1. コラム
  2. 2018.01.11

「社長が選ぶ社長」過去10年の記録保持者は?

企業の顔である社長にも、それぞれ憧れ、目標としている経営者がいます。産業能率大学が毎年実施している「社長が選ぶ社長」調査からは、現代の社長が理想とする姿が見えてきます。2017年のランキングと、過去10年の記録保持者を紹介していきましょう。

社長が選ぶ今年の社長トップは2年連続で孫正義氏

学校法人産業能率大学(東京都世田谷区)では、2008年から従業員数が 10 人以上の企業経営者を対象とした最優秀経営者についての調査を行っています。2017年の「社長が選ぶ 今年の社長」トップ10は、次のような結果となりました。

1位 ソフトバンクグループ:孫 正義氏
2位 トヨタ自動車:豊田 章男氏
3位 ソニー:平井 一夫氏
4位 日本電産:永守 重信氏
5位 アップル:ティム・クック氏
6位 任天堂:君島 達己氏:
6位 ファーストリテイリング 柳井 正氏
8位 日本マクドナルドホールディングス:サラ・カサノバ氏
8位 サントリーホールディングス:新浪 剛史氏
10位 メルカリ:小泉 文明氏
10位 サイバーエージェント:藤田 晋氏
10位 楽天:三木谷 浩史氏

2年連続で1位に選ばれた孫 正義氏には、10兆円規模のファンド設立や最先端をいく事業展開など、果敢なチャレンジと多角的な経営、着実な業績に対する評価の声があがりました。2位にランクインした豊田氏は、安定した経営戦略に対する評価が高くなっています。

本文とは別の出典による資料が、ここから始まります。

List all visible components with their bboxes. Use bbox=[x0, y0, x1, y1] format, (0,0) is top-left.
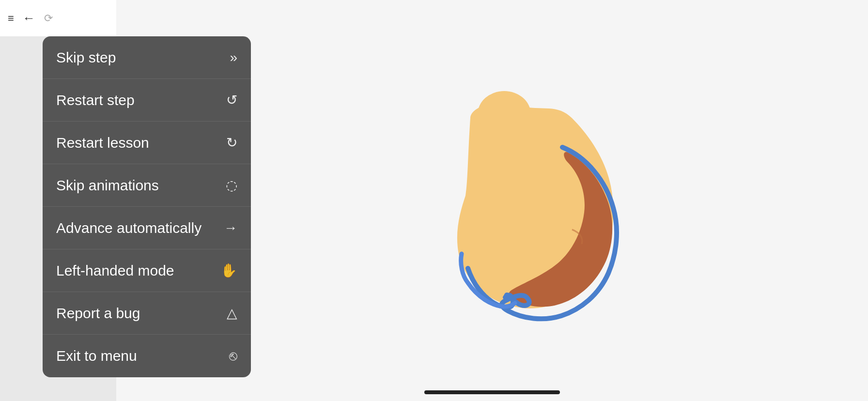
menu-item-exit-to-menu[interactable]: Exit to menu ⎋ bbox=[43, 335, 251, 377]
illustration-area bbox=[232, 39, 805, 372]
back-icon[interactable]: ← bbox=[23, 11, 35, 26]
restart-lesson-icon: ↻ bbox=[226, 135, 237, 151]
menu-item-advance-automatically[interactable]: Advance automatically → bbox=[43, 207, 251, 249]
svg-point-0 bbox=[478, 91, 531, 138]
report-bug-label: Report a bug bbox=[56, 305, 140, 322]
skip-animations-icon: ◌ bbox=[226, 177, 237, 193]
skip-step-icon: » bbox=[230, 50, 237, 65]
skip-animations-label: Skip animations bbox=[56, 177, 159, 194]
hamburger-icon[interactable]: ≡ bbox=[8, 12, 14, 25]
skip-step-label: Skip step bbox=[56, 49, 116, 66]
menu-item-skip-animations[interactable]: Skip animations ◌ bbox=[43, 164, 251, 207]
menu-item-restart-step[interactable]: Restart step ↺ bbox=[43, 79, 251, 122]
restart-lesson-label: Restart lesson bbox=[56, 135, 149, 151]
report-bug-icon: △ bbox=[227, 305, 237, 321]
menu-item-skip-step[interactable]: Skip step » bbox=[43, 36, 251, 79]
menu-item-report-bug[interactable]: Report a bug △ bbox=[43, 292, 251, 335]
bottom-indicator bbox=[424, 390, 560, 394]
exit-to-menu-label: Exit to menu bbox=[56, 348, 137, 364]
advance-automatically-icon: → bbox=[224, 220, 237, 236]
left-handed-mode-icon: ✋ bbox=[220, 262, 237, 278]
advance-automatically-label: Advance automatically bbox=[56, 220, 202, 236]
exit-to-menu-icon: ⎋ bbox=[229, 348, 237, 364]
illustration-svg bbox=[393, 79, 645, 331]
restart-step-label: Restart step bbox=[56, 92, 135, 108]
menu-item-left-handed-mode[interactable]: Left-handed mode ✋ bbox=[43, 249, 251, 292]
forward-icon[interactable]: ⟳ bbox=[44, 12, 53, 25]
dropdown-menu: Skip step » Restart step ↺ Restart lesso… bbox=[43, 36, 251, 377]
left-handed-mode-label: Left-handed mode bbox=[56, 262, 174, 279]
restart-step-icon: ↺ bbox=[226, 92, 237, 108]
header-bar: ≡ ← ⟳ bbox=[0, 0, 116, 36]
menu-item-restart-lesson[interactable]: Restart lesson ↻ bbox=[43, 122, 251, 164]
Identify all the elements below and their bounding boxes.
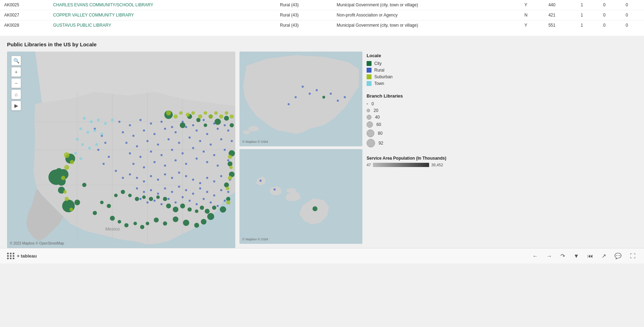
comment-button[interactable]: 💬 bbox=[613, 251, 623, 261]
svg-point-224 bbox=[259, 180, 262, 182]
home-button[interactable]: ⌂ bbox=[11, 89, 21, 99]
fullscreen-button[interactable]: ⛶ bbox=[629, 252, 637, 261]
svg-point-97 bbox=[227, 191, 229, 193]
svg-point-73 bbox=[157, 179, 159, 181]
legend-item-town: Town bbox=[367, 81, 446, 86]
svg-point-140 bbox=[133, 222, 137, 225]
svg-point-147 bbox=[114, 194, 118, 197]
svg-point-211 bbox=[309, 93, 311, 95]
mexico-label: Mexico bbox=[105, 226, 120, 232]
svg-point-15 bbox=[192, 124, 194, 126]
svg-point-136 bbox=[163, 221, 167, 226]
library-legal-basis: Non-profit Association or Agency bbox=[333, 10, 520, 20]
library-name[interactable]: GUSTAVUS PUBLIC LIBRARY bbox=[49, 20, 276, 31]
svg-point-208 bbox=[248, 126, 259, 132]
svg-point-81 bbox=[213, 180, 215, 182]
hawaii-map[interactable]: © Mapbox © OSM bbox=[239, 149, 362, 244]
svg-point-199 bbox=[100, 133, 103, 135]
table-row: AK0027 COPPER VALLEY COMMUNITY LIBRARY R… bbox=[0, 10, 644, 20]
svg-point-168 bbox=[70, 160, 74, 164]
svg-point-54 bbox=[164, 165, 166, 167]
svg-rect-220 bbox=[239, 149, 362, 244]
svg-point-158 bbox=[188, 207, 192, 212]
city-label: City bbox=[374, 61, 382, 66]
svg-point-90 bbox=[178, 186, 180, 188]
svg-point-50 bbox=[224, 149, 226, 151]
svg-point-101 bbox=[160, 203, 163, 205]
svg-point-189 bbox=[65, 197, 69, 201]
svg-point-193 bbox=[97, 119, 100, 121]
nav-dropdown-button[interactable]: ▼ bbox=[572, 252, 580, 261]
play-button[interactable]: ▶ bbox=[11, 101, 21, 111]
svg-point-202 bbox=[88, 147, 91, 149]
svg-point-99 bbox=[146, 201, 149, 203]
svg-point-167 bbox=[64, 152, 70, 158]
svg-point-210 bbox=[302, 86, 304, 88]
share-button[interactable]: ↗ bbox=[600, 251, 607, 261]
zoom-in-button[interactable]: + bbox=[11, 67, 21, 77]
library-name[interactable]: COPPER VALLEY COMMUNITY LIBRARY bbox=[49, 10, 276, 20]
svg-point-179 bbox=[225, 111, 228, 115]
library-bookmobiles: 0 bbox=[599, 10, 622, 20]
svg-point-195 bbox=[111, 119, 114, 121]
branch-circle-0 bbox=[367, 103, 368, 105]
suburban-label: Suburban bbox=[374, 74, 393, 79]
zoom-out-button[interactable]: − bbox=[11, 78, 21, 88]
svg-point-223 bbox=[274, 188, 276, 191]
nav-redo-button[interactable]: ↷ bbox=[559, 251, 566, 261]
svg-point-134 bbox=[183, 220, 189, 226]
locale-legend-title: Locale bbox=[367, 53, 446, 58]
svg-point-48 bbox=[203, 151, 205, 153]
branch-circle-92 bbox=[367, 139, 375, 147]
tableau-logo: + tableau bbox=[7, 253, 37, 259]
library-branches: 1 bbox=[577, 0, 599, 10]
svg-point-49 bbox=[213, 154, 215, 156]
svg-point-51 bbox=[132, 163, 134, 165]
population-bar bbox=[373, 163, 429, 167]
search-button[interactable]: 🔍 bbox=[11, 56, 21, 66]
map-container: 🔍 + − ⌂ ▶ bbox=[7, 52, 637, 248]
svg-point-34 bbox=[167, 138, 170, 140]
library-id: AK0028 bbox=[0, 20, 49, 31]
main-map[interactable]: 🔍 + − ⌂ ▶ bbox=[7, 52, 235, 248]
library-name[interactable]: CHARLES EVANS COMMUNITY/SCHOOL LIBRARY bbox=[49, 0, 276, 10]
svg-point-36 bbox=[189, 136, 191, 139]
library-id: AK0025 bbox=[0, 0, 49, 10]
svg-point-32 bbox=[146, 140, 149, 142]
svg-point-192 bbox=[90, 120, 93, 123]
nav-forward-button[interactable]: → bbox=[545, 252, 553, 261]
svg-point-29 bbox=[227, 129, 229, 132]
svg-point-128 bbox=[224, 182, 229, 187]
branch-circle-40 bbox=[367, 115, 372, 120]
alaska-map[interactable]: © Mapbox © OSM bbox=[239, 52, 362, 146]
branch-label-20: 20 bbox=[374, 108, 378, 113]
svg-point-91 bbox=[185, 189, 187, 191]
population-legend-title: Service Area Population (In Thousands) bbox=[367, 156, 446, 161]
svg-point-39 bbox=[220, 138, 222, 140]
svg-point-44 bbox=[160, 154, 163, 156]
svg-point-75 bbox=[171, 177, 173, 179]
map-section: Public Libraries in the US by Locale 🔍 +… bbox=[0, 36, 644, 248]
svg-point-57 bbox=[196, 158, 198, 160]
map-section-title: Public Libraries in the US by Locale bbox=[7, 41, 637, 47]
svg-point-183 bbox=[228, 176, 232, 180]
svg-point-55 bbox=[175, 159, 177, 161]
library-branches: 1 bbox=[577, 20, 599, 31]
svg-point-171 bbox=[179, 111, 183, 115]
svg-point-110 bbox=[224, 200, 226, 202]
svg-point-191 bbox=[83, 117, 86, 120]
rural-label: Rural bbox=[374, 68, 385, 73]
svg-point-155 bbox=[166, 203, 171, 208]
svg-point-159 bbox=[195, 209, 198, 213]
svg-point-197 bbox=[86, 131, 89, 134]
nav-back-button[interactable]: ← bbox=[531, 252, 539, 261]
svg-point-42 bbox=[139, 156, 142, 158]
svg-point-46 bbox=[182, 152, 184, 154]
branch-circle-80 bbox=[367, 129, 374, 137]
svg-point-26 bbox=[196, 129, 198, 132]
svg-point-45 bbox=[171, 149, 173, 151]
branch-label-60: 60 bbox=[376, 122, 381, 127]
town-label: Town bbox=[374, 81, 384, 86]
nav-first-button[interactable]: ⏮ bbox=[586, 252, 594, 261]
branch-label-92: 92 bbox=[379, 141, 383, 146]
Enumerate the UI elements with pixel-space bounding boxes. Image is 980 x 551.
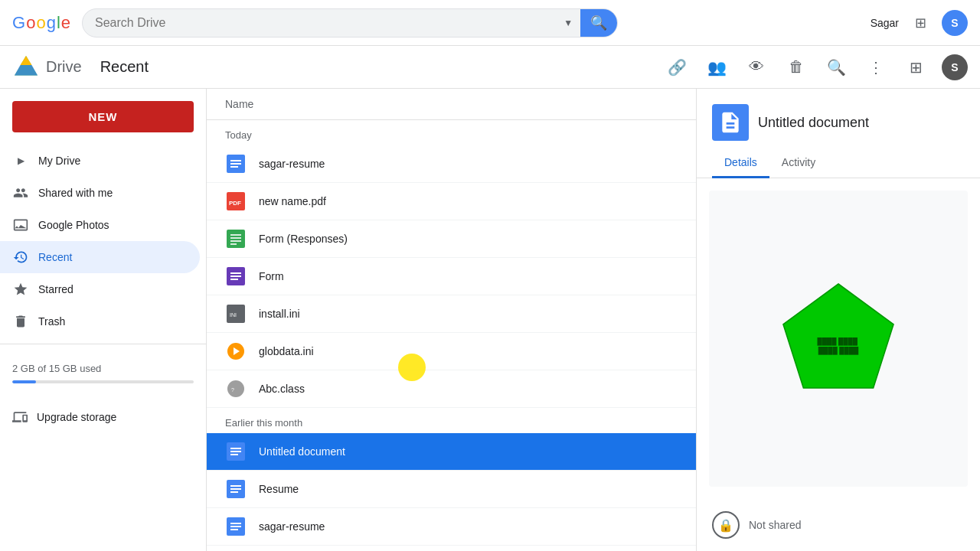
sidebar-item-starred[interactable]: Starred bbox=[0, 273, 200, 305]
sidebar: NEW ▶ My Drive Shared with me Google Pho… bbox=[0, 89, 207, 551]
svg-rect-33 bbox=[230, 491, 238, 493]
svg-rect-6 bbox=[230, 160, 241, 161]
form-icon bbox=[225, 266, 247, 287]
google-logo: Google bbox=[12, 13, 70, 33]
search-icon[interactable]: 🔍 bbox=[822, 54, 850, 81]
section-earlier-label: Earlier this month bbox=[207, 408, 696, 433]
tab-details[interactable]: Details bbox=[712, 148, 769, 178]
view-grid-icon[interactable]: ⊞ bbox=[902, 54, 929, 81]
get-link-icon[interactable]: 🔗 bbox=[663, 54, 691, 81]
more-options-icon[interactable]: ⋮ bbox=[862, 54, 890, 81]
photos-icon bbox=[12, 217, 29, 233]
svg-rect-19 bbox=[230, 279, 238, 280]
sheets-icon bbox=[225, 228, 247, 249]
detail-preview: ████ ████ ████ ████ bbox=[709, 191, 968, 487]
file-row[interactable]: globdata.ini bbox=[207, 333, 696, 370]
file-row[interactable]: sagar-resume bbox=[207, 508, 696, 546]
top-bar-right: Sagar ⊞ S bbox=[871, 10, 968, 36]
detail-title: Untitled document bbox=[758, 115, 869, 131]
detail-title-row: Untitled document bbox=[697, 89, 980, 148]
svg-point-24 bbox=[227, 380, 244, 397]
file-row[interactable]: Resume bbox=[207, 471, 696, 508]
file-list-panel: Name Today sagar-resume PDF new name.pdf… bbox=[207, 89, 697, 551]
drive-icon bbox=[12, 54, 40, 81]
svg-text:?: ? bbox=[231, 387, 234, 393]
sidebar-item-photos-label: Google Photos bbox=[38, 219, 109, 231]
my-drive-icon: ▶ bbox=[12, 152, 29, 169]
share-icon[interactable]: 👥 bbox=[703, 54, 730, 81]
sidebar-item-recent[interactable]: Recent bbox=[0, 241, 200, 273]
svg-marker-38 bbox=[783, 284, 893, 388]
svg-rect-32 bbox=[230, 488, 241, 490]
section-today-label: Today bbox=[207, 120, 696, 145]
svg-rect-28 bbox=[230, 451, 241, 452]
svg-rect-18 bbox=[230, 276, 241, 277]
detail-tabs: Details Activity bbox=[697, 148, 980, 178]
file-row-selected[interactable]: Untitled document bbox=[207, 433, 696, 471]
pentagon-preview: ████ ████ ████ ████ bbox=[777, 278, 900, 400]
file-name: globdata.ini bbox=[259, 345, 678, 357]
storage-bar bbox=[12, 380, 194, 383]
starred-icon bbox=[12, 281, 29, 298]
delete-icon[interactable]: 🗑 bbox=[782, 54, 810, 81]
file-name: Abc.class bbox=[259, 383, 678, 395]
sidebar-item-trash[interactable]: Trash bbox=[0, 305, 200, 337]
search-bar: ▼ 🔍 bbox=[82, 8, 618, 37]
sidebar-item-starred-label: Starred bbox=[38, 283, 74, 295]
svg-rect-37 bbox=[230, 529, 238, 530]
search-input[interactable] bbox=[83, 16, 556, 30]
svg-marker-2 bbox=[21, 56, 32, 65]
shared-icon bbox=[12, 184, 29, 201]
username-label: Sagar bbox=[871, 17, 899, 29]
svg-rect-31 bbox=[230, 485, 241, 487]
sidebar-item-trash-label: Trash bbox=[38, 315, 65, 328]
svg-rect-27 bbox=[230, 448, 241, 449]
file-row[interactable]: PDF new name.pdf bbox=[207, 183, 696, 220]
search-button[interactable]: 🔍 bbox=[580, 8, 617, 37]
apps-grid-icon[interactable]: ⊞ bbox=[908, 11, 933, 35]
storage-bar-fill bbox=[12, 380, 36, 383]
sidebar-item-photos[interactable]: Google Photos bbox=[0, 209, 200, 241]
file-name: Form (Responses) bbox=[259, 233, 678, 245]
doc-icon bbox=[225, 478, 247, 500]
svg-rect-7 bbox=[230, 163, 241, 165]
avatar[interactable]: S bbox=[942, 10, 968, 36]
recent-icon bbox=[12, 249, 29, 266]
preview-icon[interactable]: 👁 bbox=[743, 54, 770, 81]
sidebar-item-shared[interactable]: Shared with me bbox=[0, 177, 200, 209]
doc-icon bbox=[225, 516, 247, 537]
file-row[interactable]: ? Abc.class bbox=[207, 370, 696, 408]
ini-file-icon: INI bbox=[225, 303, 247, 324]
file-row[interactable]: Form bbox=[207, 258, 696, 295]
class-file-icon: ? bbox=[225, 378, 247, 399]
storage-text: 2 GB of 15 GB used bbox=[12, 363, 101, 374]
file-name: new name.pdf bbox=[259, 195, 678, 207]
file-row[interactable]: sagar-resume bbox=[207, 145, 696, 183]
lock-icon: 🔒 bbox=[712, 511, 740, 539]
sidebar-item-my-drive[interactable]: ▶ My Drive bbox=[0, 145, 200, 177]
tab-activity[interactable]: Activity bbox=[769, 148, 828, 178]
drive-logo: Drive bbox=[12, 54, 82, 81]
file-name: Form bbox=[259, 270, 678, 282]
svg-rect-13 bbox=[230, 237, 241, 239]
file-name: install.ini bbox=[259, 308, 678, 320]
svg-text:INI: INI bbox=[230, 312, 237, 318]
search-dropdown-arrow[interactable]: ▼ bbox=[556, 18, 580, 28]
upgrade-storage-label: Upgrade storage bbox=[37, 411, 116, 423]
file-row[interactable]: Form (Responses) bbox=[207, 220, 696, 258]
drive-header: Drive Recent 🔗 👥 👁 🗑 🔍 ⋮ ⊞ S bbox=[0, 46, 980, 89]
file-row[interactable]: INI install.ini bbox=[207, 295, 696, 333]
svg-rect-17 bbox=[230, 272, 241, 274]
file-name: sagar-resume bbox=[259, 520, 678, 533]
detail-share-status: 🔒 Not shared bbox=[697, 499, 980, 551]
new-button[interactable]: NEW bbox=[12, 101, 194, 132]
svg-rect-29 bbox=[230, 454, 238, 455]
detail-panel: Untitled document Details Activity ████ … bbox=[697, 89, 980, 551]
detail-doc-icon bbox=[712, 104, 749, 141]
top-bar: Google ▼ 🔍 Sagar ⊞ S bbox=[0, 0, 980, 46]
doc-icon bbox=[225, 441, 247, 462]
share-status-text: Not shared bbox=[749, 519, 801, 531]
header-avatar[interactable]: S bbox=[942, 54, 968, 80]
upgrade-storage-button[interactable]: Upgrade storage bbox=[0, 402, 206, 432]
pdf-icon: PDF bbox=[225, 191, 247, 212]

出典元:産業能率大学「「社長が選ぶ 今年の社長」2017
http://www.sanno.ac.jp/research/fm3fav0000000nj5-att/president2017.pdf

初めてトップ10にランクインした社長は4名

2017年に初トップ10入りした社長は以下の4名でした。

6 位 任天堂:君島 達己氏
8 位 日本マクドナルドホールディングス:サラ・カサノバ氏
10 位 メルカリ:小泉 文明氏
10 位 サイバーエージェント:藤田 晋氏

6位の君島氏は新型ゲーム機「Nintendo Switch」の好調な売れ行きなどにより、2018年3月期の大幅な利益アップ見込みが評価されています。8位のサラ・カサノバ氏は、3年にわたる売り上げ回復努力が認められました。また同氏は調査開始以来、初めての女性社長ランクインとなりました。

10位の小泉氏は全世界ダウンロード数が9000万件を記録した、フリマアプリの浸透が評価されています。個人が簡単に不用品を売買できるシステムは、今後の社会生活にも大きな影響を与えていきそうです。

同じく10位の藤田氏は、無料のインターネットTVで地上波にはない多彩なコンテンツを提供したことが評価につながりました。将棋の試合の長時間放映や72時間ホンネテレビなどは、まさに2017年らしい話題といえるでしょう。

過去10年の記録保持者は?

過去10年の調査を振り返ると、興味深いランキング結果が見られます。

●最多1位記録:孫正義氏
孫正義氏は過去10年連続トップテン入りを果たしています。通算6回 (2010 年、2011 年、2013 年、2014 年、2016 年、2017 年)にわたって1位となっており、その経営手腕は常に話題にあがっています。

2010年に初の1位となった際には「既成の枠組みを打ち破る」という評価の声がありましたが、以降は「先見性」「新規分野への挑戦」などの声が目立ち、最先端をいく経営が評価され続けています。

●10年連続トップ10入り:柳井正氏
同じく10年連続トップ10にランクインしているのが、ファーストリテイリングの柳井正氏です。孫氏と並んで日本を代表する経営者として世界に知られる同氏は、時代に合わせて柔軟に対応する経営姿勢が高い支持を集めています。

●最年少記録:村上 太一 氏
最年少記録は2012 年 の調査当時、26歳という若さを誇ったリブセンスの 村上 太一 氏 です。村上氏は2011 年に史上最年少で東証マサーズに株式上昇を果たし、翌2012 年 10 月には東証一部に市場変更を行っています。20代半ばでの上場という力量に、感心した社長が多かったようです。

社長への社会的評価は、企業の価値を反映しているともいえます。同じ経営者という立場から見たとき、その経営手腕に敬服すると同時に、ランクインした社長の取り組みから学ぶことは多いのではないでしょうか。